In 1997, when the number of core offerings had hit a seven-year low, the Faculty resolved to increase Core offerings in order to increase student choice and decrease class sizes. That spring, there were only 42 Core courses offered. Yet since the Faculty's decision, reform has been slow in coming: this spring there are only 47 courses being offered in the original Core areas, and the number of cross-listed classes has not grown quickly enough to counter the shortfall.
The endemic shortage of courses has caused Core class sizes to balloon. The eight-course requirement expects that each student will take, on average, one Core class per semester; with a school-wide enrollment of approximately 6400 students, Harvard's Core program must expect an average of more than 100 students per class.

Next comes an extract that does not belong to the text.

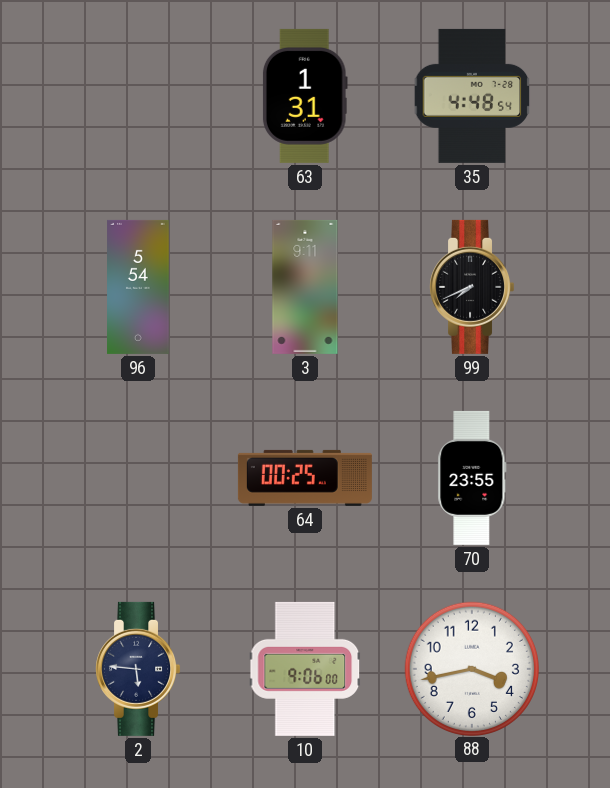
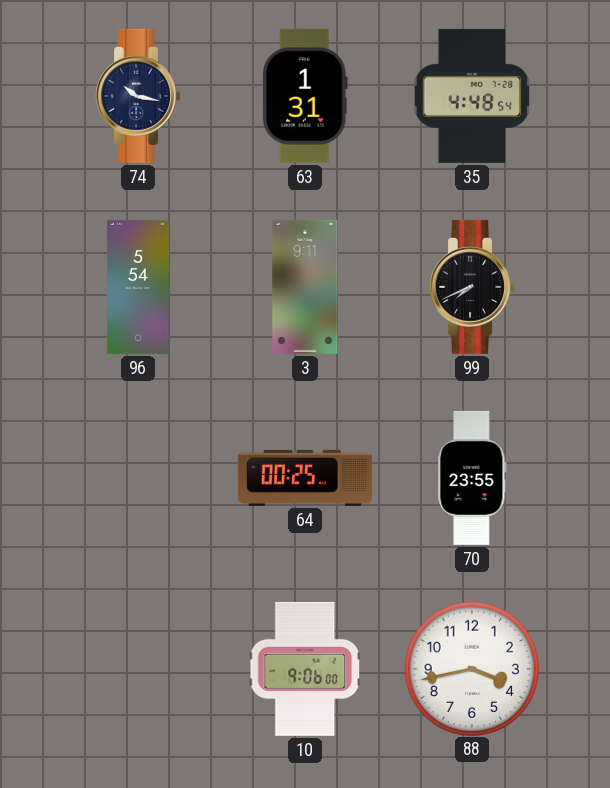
74: none -> 10:17
2: 5:46 -> none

These large classes hinder the learning process; approaches to knowledge do not need to be taught in gargantuan lecture halls.
To reduce their class sizes, many Core courses have instated lotteries, which serve more as an index of the problem than a solution. The Core is not responsible for all lotteries at Harvard--but the restrictions it imposes and its many biennial classes magnify run-of-the-mill lotteries into true bloodbaths, such as that accompanying Historical Study B-61: "The Warren Court and the Pursuit of Justice" in the fall of 1998.
Existing scheduling difficulties are similarly exacerbated by the Core. With many Core courses packed into a few popular lecture times, students are often left facing conflicting requirements, especially those natural science concentrators and pre-med students who face morning courses and afternoon labs. This situation often compels students to choose Core classes, not on their merits, but on the basis of whether they fit in the schedule, a dilemma which regularly becomes a crisis for pre-meds concentrating in the humanities.
Neither Harvard nor its students benefit when undergraduates are condemned by the course catalog to vast lecture classes or forced by artifacts of scheduling to courses that they dislike. Harvard can adopt requirements that expose students to varying approaches to knowledge while at the same time guaranteeing them the widest range of choice.